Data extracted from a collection
□ □ □ □
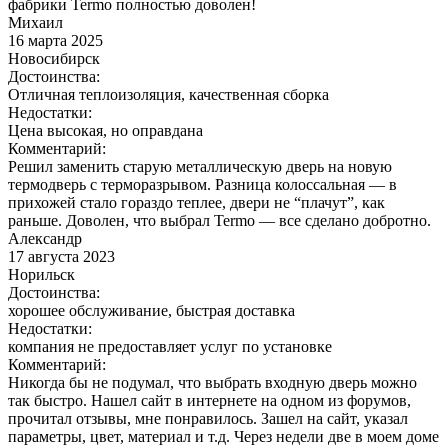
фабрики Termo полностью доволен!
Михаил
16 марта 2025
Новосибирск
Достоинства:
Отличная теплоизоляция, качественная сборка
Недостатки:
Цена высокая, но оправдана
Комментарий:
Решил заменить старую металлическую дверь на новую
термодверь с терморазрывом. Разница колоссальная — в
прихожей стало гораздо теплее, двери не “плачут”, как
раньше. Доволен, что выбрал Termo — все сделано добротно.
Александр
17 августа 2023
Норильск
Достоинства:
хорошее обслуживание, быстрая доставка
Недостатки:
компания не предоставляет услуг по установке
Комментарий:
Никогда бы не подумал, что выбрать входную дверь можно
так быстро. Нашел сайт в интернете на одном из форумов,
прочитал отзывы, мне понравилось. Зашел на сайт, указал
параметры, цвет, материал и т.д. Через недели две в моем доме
□ □ □ □
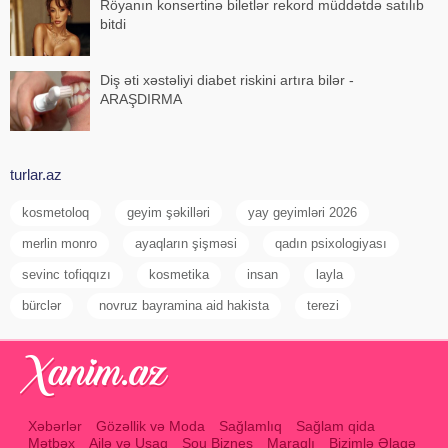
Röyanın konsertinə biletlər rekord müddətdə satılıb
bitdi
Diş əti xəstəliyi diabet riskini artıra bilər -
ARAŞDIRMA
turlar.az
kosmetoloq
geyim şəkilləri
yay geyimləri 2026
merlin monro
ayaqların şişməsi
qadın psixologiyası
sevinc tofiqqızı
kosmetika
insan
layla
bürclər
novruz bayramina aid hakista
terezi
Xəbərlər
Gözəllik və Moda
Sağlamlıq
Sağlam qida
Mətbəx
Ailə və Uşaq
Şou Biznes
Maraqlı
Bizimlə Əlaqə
□ □ □ □
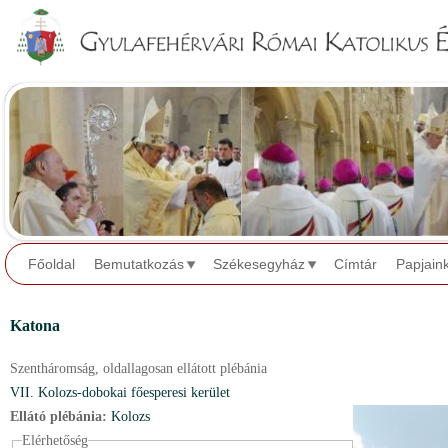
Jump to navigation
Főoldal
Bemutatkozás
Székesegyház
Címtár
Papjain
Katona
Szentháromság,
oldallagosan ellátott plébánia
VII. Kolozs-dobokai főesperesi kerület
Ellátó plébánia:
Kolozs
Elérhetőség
□ □ □ □
• **Brief**
Here the output must be the lines above from the line with "Jump to navigation" to the line with "Elérhetőség", both included, duplicated word for word and nothing else.

• **Finished exercise**
Jump to navigation
Főoldal
Bemutatkozás
Székesegyház
Címtár
Papjain
Katona
Szentháromság,
oldallagosan ellátott plébánia
VII. Kolozs-dobokai főesperesi kerület
Ellátó plébánia:
Kolozs
Elérhetőség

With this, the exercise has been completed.